S3 deduplication proxy server with Filetracker protocol compatibility.

Overview

s3dedup is an S3 proxy layer that adds content-based deduplication capabilities while maintaining backwards compatibility with the Filetracker protocol (v2). Files with identical content are stored only once in S3, reducing storage costs and improving efficiency.

Features

  • Content Deduplication: Files are stored by SHA256 hash, identical content is stored only once
  • Filetracker Compatible: Drop-in replacement for legacy Filetracker servers
  • Pluggable Storage: Support for SQLite and PostgreSQL metadata storage
  • Distributed Locking: PostgreSQL advisory locks for distributed, high-availability deployments
  • Migration Support: Offline and live migration from old Filetracker instances
  • Auto Cleanup: Background cleaner removes unreferenced S3 objects
  • Single-instance per bucket: Each instance handles exactly one bucket; scale horizontally with multiple instances

Quick Start with Docker

Pull the image from GitHub Container Registry:

docker pull ghcr.io/sio2project/s3dedup:latest

Run with environment variables:

docker run -d \
  --name s3dedup \
  -p 8080:8080 \
  -v s3dedup-data:/app/data \
  -e S3_ENDPOINT=http://minio:9000 \
  -e S3_ACCESS_KEY=minioadmin \
  -e S3_SECRET_KEY=minioadmin \
  ghcr.io/sio2project/s3dedup:latest

Or use an environment file:

# Copy and customize .env.example
cp .env.example .env

# Run with env file
docker run -d \
  --name s3dedup \
  -p 8080:8080 \
  -v s3dedup-data:/app/data \
  --env-file .env \
  ghcr.io/sio2project/s3dedup:latest

Configuration

Environment Variables

Variable Default Description
LOG_LEVEL info Logging level (trace, debug, info, warn, error)
LOG_JSON false Enable JSON logging
BUCKET_NAME default Bucket name identifier
LISTEN_ADDRESS 0.0.0.0 Server bind address
LISTEN_PORT 8080 Server port
KVSTORAGE_TYPE sqlite KV storage backend (sqlite, postgres)
SQLITE_PATH /app/data/kv.db SQLite database path
SQLITE_MAX_CONNECTIONS 10 SQLite connection pool size
LOCKS_TYPE memory Lock manager backend (memory, postgres)
S3_ENDPOINT required S3/MinIO endpoint URL
S3_ACCESS_KEY required S3 access key
S3_SECRET_KEY required S3 secret key
S3_FORCE_PATH_STYLE true Use path-style S3 URLs
CLEANER_ENABLED true Enable background cleaner
CLEANER_INTERVAL 3600 Cleaner run interval (seconds)
CLEANER_BATCH_SIZE 1000 Cleaner batch size
CLEANER_MAX_DELETES 10000 Max deletions per cleaner run
FILETRACKER_URL - Old Filetracker URL for live migration (HTTP fallback)
FILETRACKER_V1_DIR - V1 Filetracker directory for filesystem-based migration

PostgreSQL Configuration

For PostgreSQL KV storage, use:

KVSTORAGE_TYPE=postgres
POSTGRES_HOST=localhost
POSTGRES_PORT=5432
POSTGRES_USER=postgres
POSTGRES_PASSWORD=password
POSTGRES_DB=s3dedup
POSTGRES_MAX_CONNECTIONS=10

Distributed Locking (PostgreSQL Advisory Locks)
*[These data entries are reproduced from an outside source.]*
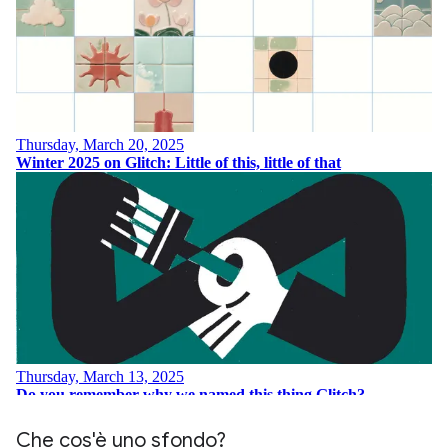
Che cos'è uno sfondo?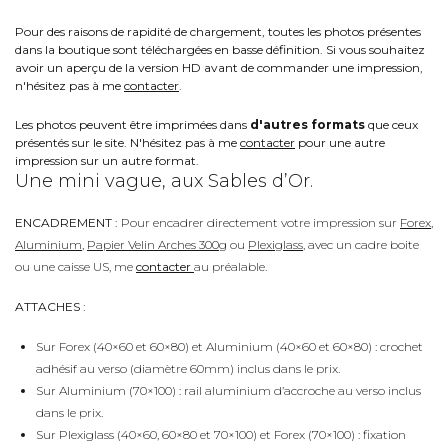
Pour des raisons de rapidité de chargement, toutes les photos présentes
dans la boutique sont téléchargées en basse définition. Si vous souhaitez
avoir un aperçu de la version HD avant de commander une impression,
n'hésitez pas à me
contacter
.
Les photos peuvent être imprimées dans
d'autres formats
que ceux
présentés sur le site. N'hésitez pas à me
contacter
pour une autre
impression sur un autre format.
Une mini vague, aux Sables d’Or.
ENCADREMENT :
Pour encadrer directement votre impression sur
Forex
,
Aluminium
,
Papier Velin Arches 300g
ou
Plexiglass
, avec un cadre boite
ou une caisse US, me
contacter
au préalable.
ATTACHES :
Sur Forex (40×60 et 60×80) et Aluminium (40×60 et 60×80) : crochet
adhésif au verso (diamètre 60mm) inclus dans le prix.
Sur Aluminium (70×100) : rail aluminium d’accroche au verso inclus
dans le prix.
Sur Plexiglass (40×60, 60×80 et 70×100) et Forex (70×100) : fixation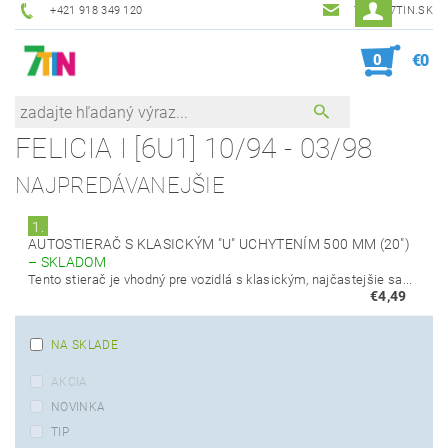
+421 918 349 120
7TIN@7TIN.SK
0
€0
FELICIA I [6U1] 10/94 - 03/98
NAJPREDÁVANEJŠIE
1.
AUTOSTIERAČ S KLASICKÝM "U" UCHYTENÍM 500 MM (20")
–
SKLADOM
Tento stierač je vhodný pre vozidlá s klasickým, najčastejšie sa...
€4,49
NA SKLADE
AKCIA
NOVINKA
TIP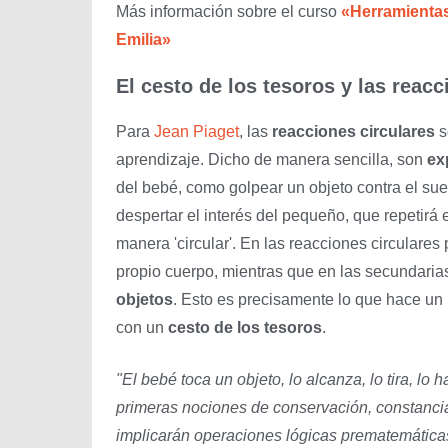
Más información sobre el curso
«Herramientas
Emilia»
El cesto de los tesoros y las reac
Para
Jean Piaget
, las
reacciones circulares
s
aprendizaje. Dicho de manera sencilla, son
ex
del bebé, como golpear un objeto contra el su
despertar el interés del pequeño, que repetirá 
manera 'circular'. En las reacciones circulare
propio cuerpo, mientras que en las secundaria
objetos
. Esto es precisamente lo que hace un 
con un
cesto de los tesoros
.
"El bebé toca un objeto, lo alcanza, lo tira, lo h
primeras nociones de conservación, constanci
implicarán operaciones lógicas prematemática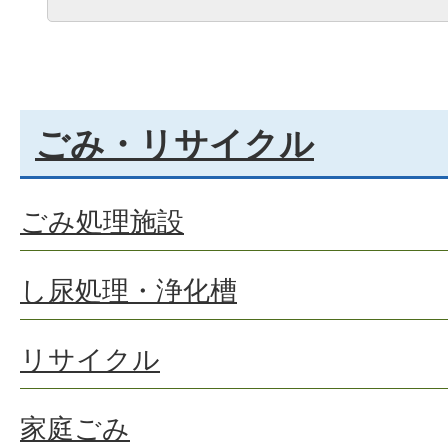
ごみ・リサイクル
ごみ処理施設
し尿処理・浄化槽
リサイクル
家庭ごみ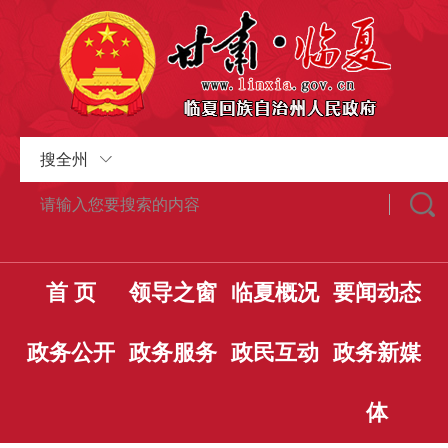
搜全州
首 页
领导之窗
临夏概况
要闻动态
政务公开
政务服务
政民互动
政务新媒
体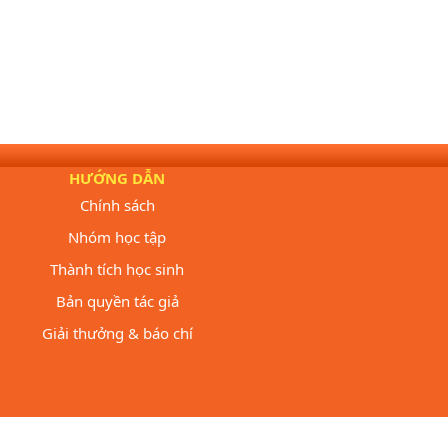
HƯỚNG DẪN
Chính sách
Nhóm học tập
Thành tích học sinh
Bản quyền tác giả
Giải thưởng & báo chí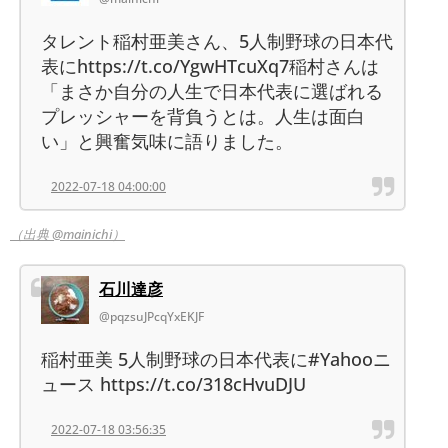
タレント稲村亜美さん、5人制野球の日本代
表にhttps://t.co/YgwHTcuXq7稲村さんは
「まさか自分の人生で日本代表に選ばれる
プレッシャーを背負うとは。人生は面白
い」と興奮気味に語りました。
2022-07-18 04:00:00
（出典 @mainichi）
石川達彦
@pqzsuJPcqYxEKJF
稲村亜美 5人制野球の日本代表に#Yahooニ
ュース https://t.co/318cHvuDJU
2022-07-18 03:56:35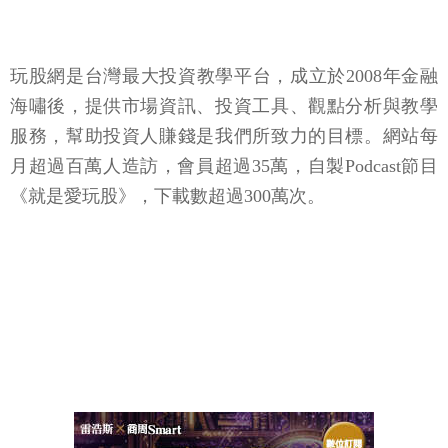
玩股網是台灣最大投資教學平台，成立於2008年金融
海嘯後，提供市場資訊、投資工具、觀點分析與教學
服務，幫助投資人賺錢是我們所致力的目標。網站每
月超過百萬人造訪，會員超過35萬，自製Podcast節目
《就是愛玩股》，下載數超過300萬次。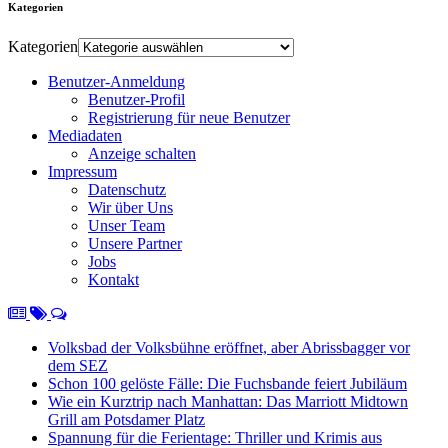
Kategorien
Kategorien
Benutzer-Anmeldung
Benutzer-Profil
Registrierung für neue Benutzer
Mediadaten
Anzeige schalten
Impressum
Datenschutz
Wir über Uns
Unser Team
Unsere Partner
Jobs
Kontakt
Volksbad der Volksbühne eröffnet, aber Abrissbagger vor
dem SEZ
Schon 100 gelöste Fälle: Die Fuchsbande feiert Jubiläum
Wie ein Kurztrip nach Manhattan: Das Marriott Midtown
Grill am Potsdamer Platz
Spannung für die Ferientage: Thriller und Krimis aus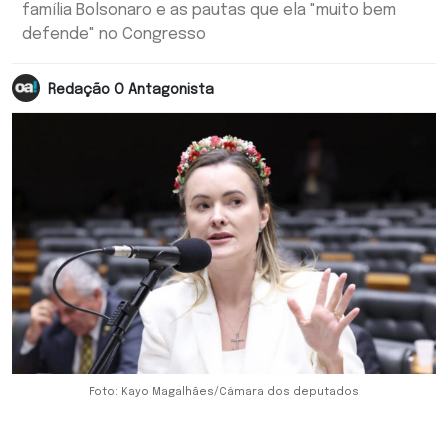
família Bolsonaro e as pautas que ela "muito bem
defende" no Congresso
Redação O Antagonista
Foto: Kayo Magalhães/Câmara dos deputados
For distributed locking across multiple instances in high-availability setups, enable PostgreSQL-based advisory locks:

LOCKS_TYPE=postgres
POSTGRES_HOST=localhost
POSTGRES_PORT=5432
POSTGRES_USER=postgres
POSTGRES_PASSWORD=password
POSTGRES_DB=s3dedup
POSTGRES_MAX_CONNECTIONS=10

When to Use:

  • Single-instance deployments: Use default memory-based locking (LOCKS_TYPE=memory)
  • Multi-instance HA deployments: Use PostgreSQL-based locking for coordinated access

Note: PostgreSQL locks share the connection pool with KV storage. Ensure sufficient pool size for concurrent operations. See DEVELOPMENT.md for implementation details.

Connection Pool Sizing

The POSTGRES_MAX_CONNECTIONS setting controls the maximum number of concurrent database connections. This pool is shared between KV storage operations and lock management.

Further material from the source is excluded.